Pada Agustus 2006, Presiden AS George W Bush, dalam komentar pertamanya setelah Presiden Fidel Castro menjalani operasi dan menyerahkan kekuasaan kepada adiknya, Raul Castro, mengimbau rakyat Kuba bekerja demi perubahan demokrasi. Desember 2006, delegasi terbesar dari Kongres AS mengunjungi Kuba untuk kali pertama sejak revolusi tahun 1959.

Jeff Flake, anggota Kongres AS dari Partai Republik, menginginkan ”era baru dalam hubungan AS-Kuba”, tetapi rombongan itu menolak bertemu dengan Raul Castro.

Pemimpin Kuba Raul Castro pada Juli 2007 memberi sinyal akan membuka hubungan dengan AS. Dia menawarkan dialog, tetapi setelah pemilihan Presiden AS tahun 2008.

Dalam jajak pendapat akhir tahun 2008, sebagian besar warga negara AS berdarah Kuba yang tinggal di Miami menginginkan embargo AS terhadap Kuba diakhiri.

Pada April 2009, Presiden AS Barack Obama mencabut pembatasan terhadap perjalanan keluarga dan pengiriman uang ke Kuba. Pada November 2010, Teater Balet Amerika mengunjungi Kuba untuk kali pertama dalam 50 tahun terakhir sebagai upaya pertukaran kebudayaan.

Peran pemimpin agama juga diandalkan. Paus Fransiskus dan diplomat-diplomat Vatikan memainkan peranan penting dalam pemulihan hubungan diplomatik antara AS dan Kuba. Paus mendiskusikan kompromi paling memungkinkan dengan Obama ketika Presiden AS itu berkunjung ke Vatikan, Maret 2014. Paus Fransiskus juga menjadi tuan rumah pertemuan negosiasi kunci antara AS dan Kuba, termasuk yang digelar pada Oktober 2014.

Vatikan telah lama mengambil peran dalam hubungan AS-Kuba, termasuk upaya Paus Yohanes XXIII mengakhiri krisis rudal Kuba pada Oktober 1962. Dalam beberapa dekade terakhir ini, baik Paus Yohanes Paulus II maupun Paus Benediktus XVI, mengunjungi Kepulauan Kuba, yang lebih dari 60 persen penduduknya beragama Katolik.

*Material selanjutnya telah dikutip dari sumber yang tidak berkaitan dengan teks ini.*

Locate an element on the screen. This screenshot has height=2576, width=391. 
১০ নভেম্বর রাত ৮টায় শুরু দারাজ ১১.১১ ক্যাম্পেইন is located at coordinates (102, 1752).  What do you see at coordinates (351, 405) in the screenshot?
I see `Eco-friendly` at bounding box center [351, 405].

Ini membuat Paus Fransiskus makin dipercaya mampu menghangatkan kembali kebekuan hubungan dua negara bertetangga itu. Pemimpin Tertinggi Gereja Katolik yang berasal dari Amerika Latin itu memang memainkan peranan penting di balik pulihnya hubungan diplomatik AS dan Kuba.

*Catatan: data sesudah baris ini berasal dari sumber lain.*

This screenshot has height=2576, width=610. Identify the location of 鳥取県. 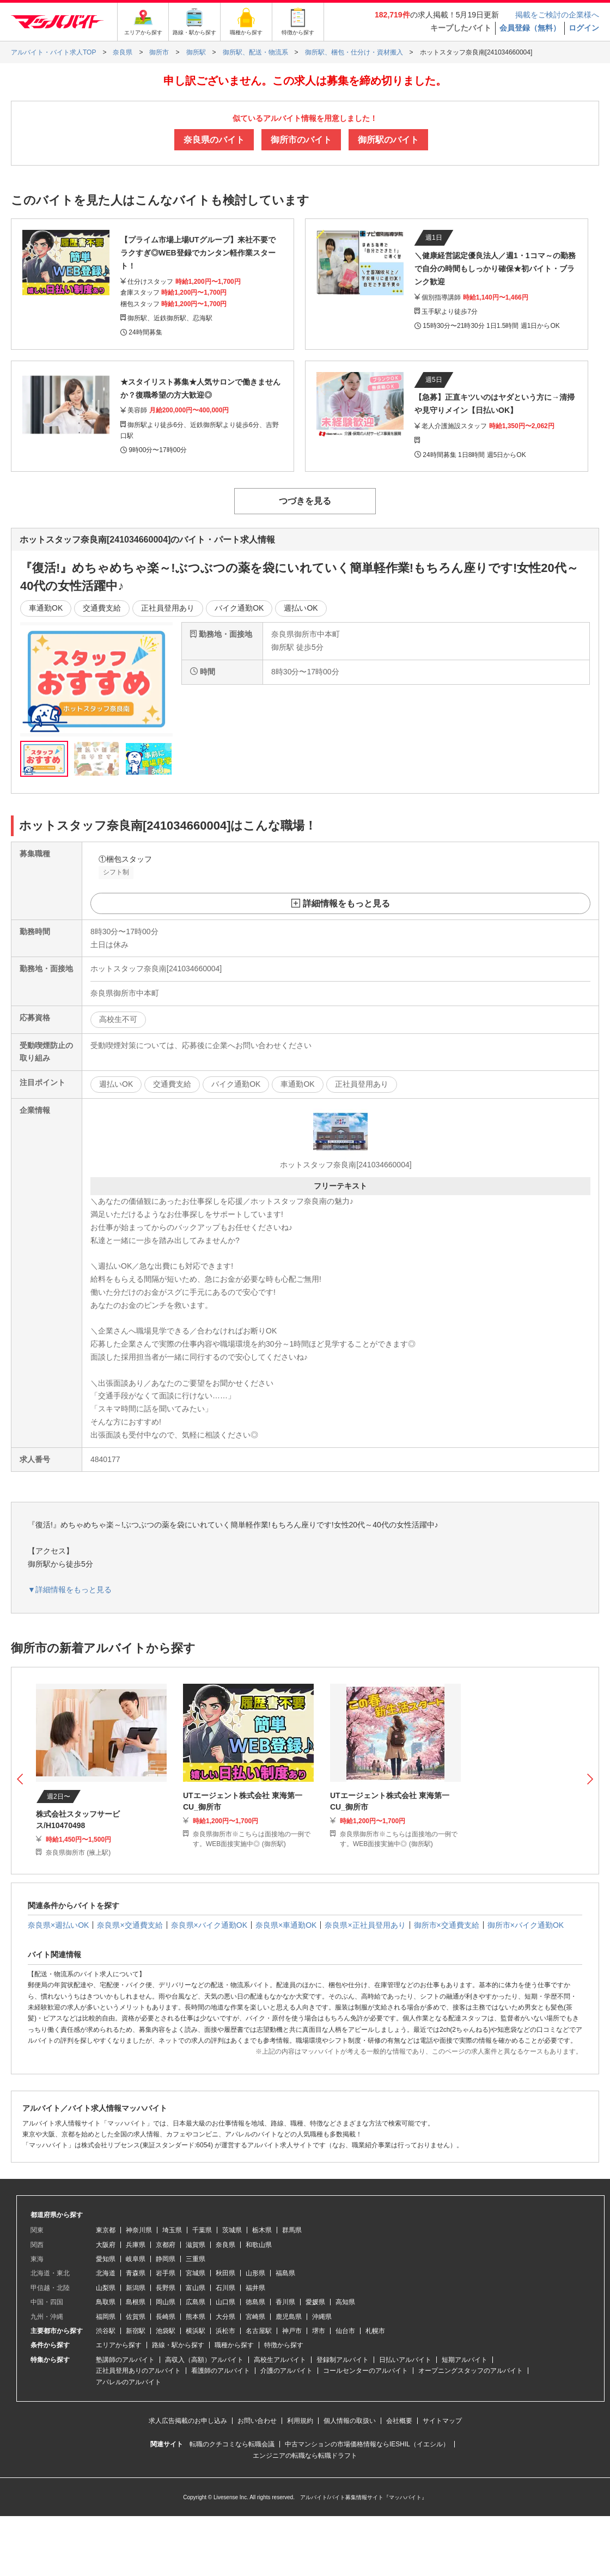
(105, 2302).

Presiden AS dan Presiden Kuba berjabat tangan dengan hangat di Panama pada April 2015. Presiden Obama berharap pertemuan bersejarah itu menimbulkan dampak luas ke seluruh negara di Karibia dan Amerika Latin, serta membuka lembaran baru sejarah hubungan Amerika Serikat dan Amerika Latin.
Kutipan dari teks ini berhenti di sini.